Who has the problem?

The main problem is that the company Fun-Play BV thinks that their target market is too limited. The company wants to expand into the European market. In order to do that, bigger product sales need to be achieved. Therefore the numbers of products need to be increased by creating a new series of toys.

What are the goals?

The goal is to design a product that is suitable for kids between 7 - 11 years and addresses a certain play activity of this group. Next to that the product needs to move in or through water with help of a driving mechanism or other transportation system. Furthermore the product needs to be suitable for competition or game element.

What are the avoidable side effects?

Some effects that are created by this product have to be avoided. Next to pollution that the production causes, effects of the user have to be taken into account, such as noise created by the users. Also the space that the product will occupy in public spaces, which in turn can create problems by not leaving enough space for i.e. storage.

Which ways of action are available in the beginning?

There are a number of conditions that need to be agreed on before solving the problem. For this product only the following materials can be used: metal, wood and plastics. The deadline needs to be met in 14 weeks.

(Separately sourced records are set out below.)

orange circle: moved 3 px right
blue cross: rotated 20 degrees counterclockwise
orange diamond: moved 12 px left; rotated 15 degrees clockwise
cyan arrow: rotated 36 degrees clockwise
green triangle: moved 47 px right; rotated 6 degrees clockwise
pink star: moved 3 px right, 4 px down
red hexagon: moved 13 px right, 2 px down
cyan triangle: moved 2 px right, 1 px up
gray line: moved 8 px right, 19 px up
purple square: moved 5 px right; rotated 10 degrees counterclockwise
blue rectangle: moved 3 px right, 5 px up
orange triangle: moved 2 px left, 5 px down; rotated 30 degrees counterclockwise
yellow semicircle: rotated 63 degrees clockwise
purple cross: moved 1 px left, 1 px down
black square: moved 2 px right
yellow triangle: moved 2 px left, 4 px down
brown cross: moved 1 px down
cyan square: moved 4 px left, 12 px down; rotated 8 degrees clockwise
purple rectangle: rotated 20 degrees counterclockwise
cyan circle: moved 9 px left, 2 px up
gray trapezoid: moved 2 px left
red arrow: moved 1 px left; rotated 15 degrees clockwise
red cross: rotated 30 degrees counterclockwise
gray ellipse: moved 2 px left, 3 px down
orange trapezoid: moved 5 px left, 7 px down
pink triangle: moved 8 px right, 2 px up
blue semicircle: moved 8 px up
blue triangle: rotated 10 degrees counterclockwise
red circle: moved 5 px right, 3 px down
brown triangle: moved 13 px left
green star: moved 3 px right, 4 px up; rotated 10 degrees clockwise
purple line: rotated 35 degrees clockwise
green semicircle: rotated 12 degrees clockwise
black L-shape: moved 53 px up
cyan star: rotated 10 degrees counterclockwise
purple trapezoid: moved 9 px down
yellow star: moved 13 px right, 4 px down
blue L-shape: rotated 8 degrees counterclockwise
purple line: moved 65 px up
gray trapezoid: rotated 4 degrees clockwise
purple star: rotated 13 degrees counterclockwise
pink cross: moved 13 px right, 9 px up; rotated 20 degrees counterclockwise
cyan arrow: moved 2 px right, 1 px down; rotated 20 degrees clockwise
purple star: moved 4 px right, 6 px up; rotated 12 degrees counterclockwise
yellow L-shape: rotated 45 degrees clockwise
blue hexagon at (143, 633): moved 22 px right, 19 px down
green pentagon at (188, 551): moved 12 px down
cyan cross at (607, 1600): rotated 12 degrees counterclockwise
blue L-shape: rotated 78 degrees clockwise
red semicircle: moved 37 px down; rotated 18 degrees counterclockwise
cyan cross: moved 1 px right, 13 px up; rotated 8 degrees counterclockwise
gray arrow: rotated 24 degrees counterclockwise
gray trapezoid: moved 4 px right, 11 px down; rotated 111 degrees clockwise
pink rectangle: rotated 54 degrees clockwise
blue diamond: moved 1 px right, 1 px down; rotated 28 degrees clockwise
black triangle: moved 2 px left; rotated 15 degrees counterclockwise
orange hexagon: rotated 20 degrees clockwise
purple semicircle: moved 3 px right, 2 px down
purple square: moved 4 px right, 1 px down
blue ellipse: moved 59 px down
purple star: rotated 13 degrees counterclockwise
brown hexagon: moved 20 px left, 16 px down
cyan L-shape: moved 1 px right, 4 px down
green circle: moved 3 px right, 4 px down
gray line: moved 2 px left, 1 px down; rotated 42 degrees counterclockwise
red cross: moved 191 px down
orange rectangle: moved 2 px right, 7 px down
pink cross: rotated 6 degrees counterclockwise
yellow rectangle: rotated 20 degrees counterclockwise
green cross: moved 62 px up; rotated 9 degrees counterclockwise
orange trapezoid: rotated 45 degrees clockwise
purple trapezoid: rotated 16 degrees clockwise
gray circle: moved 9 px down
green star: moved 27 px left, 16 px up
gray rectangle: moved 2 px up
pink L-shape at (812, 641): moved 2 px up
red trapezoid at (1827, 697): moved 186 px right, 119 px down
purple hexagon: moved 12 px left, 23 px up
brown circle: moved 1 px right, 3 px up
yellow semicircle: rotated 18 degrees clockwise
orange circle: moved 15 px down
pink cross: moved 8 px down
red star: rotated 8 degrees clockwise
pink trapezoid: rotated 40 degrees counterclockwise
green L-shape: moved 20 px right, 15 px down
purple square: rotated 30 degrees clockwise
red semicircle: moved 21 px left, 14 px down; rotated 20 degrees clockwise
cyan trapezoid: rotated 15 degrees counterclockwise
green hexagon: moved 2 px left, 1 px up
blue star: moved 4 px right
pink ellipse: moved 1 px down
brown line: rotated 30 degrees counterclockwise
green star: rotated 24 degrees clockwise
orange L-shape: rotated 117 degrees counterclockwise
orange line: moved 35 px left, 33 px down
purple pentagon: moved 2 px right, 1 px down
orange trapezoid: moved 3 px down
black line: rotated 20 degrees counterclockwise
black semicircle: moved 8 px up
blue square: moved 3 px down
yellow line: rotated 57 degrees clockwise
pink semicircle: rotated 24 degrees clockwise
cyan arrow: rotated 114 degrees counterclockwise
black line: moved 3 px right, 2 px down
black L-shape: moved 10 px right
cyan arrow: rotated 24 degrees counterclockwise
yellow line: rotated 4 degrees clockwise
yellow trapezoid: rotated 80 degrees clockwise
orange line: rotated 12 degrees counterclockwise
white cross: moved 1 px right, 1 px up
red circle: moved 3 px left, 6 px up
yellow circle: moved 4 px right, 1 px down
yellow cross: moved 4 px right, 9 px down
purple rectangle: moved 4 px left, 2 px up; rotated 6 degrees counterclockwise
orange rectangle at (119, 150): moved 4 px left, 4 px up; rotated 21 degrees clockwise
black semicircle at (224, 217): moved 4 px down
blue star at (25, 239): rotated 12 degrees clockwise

When Can You Use a Problem Definition?

A problem definition is usually set up at the end of the problem analysis phase.


How to Use a Problem Definition?

Starting Point

The starting point of a problem definition is the information gathered in the problem analysis stage. The different aspects surrounding the design problem have been analysed and should be taken into account in the problem definition.

Expected Outcome

A structured description of the design problem, with the goal of creating an explicit statement on the problem and possibly the direction of idea generation. Also, a problem definition clearly written down provides a shared understanding of the problem and its relevant aspects.

Possible Procedure

Answering the following questions will help to create a problem definition:

  1. What is the problem?
  2. Who has the problem?
  3. What are the goals?
  4. What are the side-effects to be avoided?
  5. Which actions are admissible?

Tips and Concerns

  • When analysing problems there is always a tension between the ‘current situation’ and the ‘desired situation’. By explicitly mentioning these different situations you are able to discuss the relevance of it with other people involved in your project.
  • Make a hierarchy of problems; start with a big one and by thinking of causes and effects, divide this problem into smaller ones. Use post-its to make a problem tree.
  • A problem can also be reformulated in an opportunity or ‘driver’. Doing this will help you to become active and inspired.

References and Further Reading

  • Roozenburg, N.F.M. and Eekels, J. (1995) Product Design: Fundamentals and Methods, Utrecht: Lemma.
  • Roozenburg, N. and Eekels, J. (1998, 2nd ed.) Product Ontwerpen: Structuur en Methoden, Utrecht: Lemma.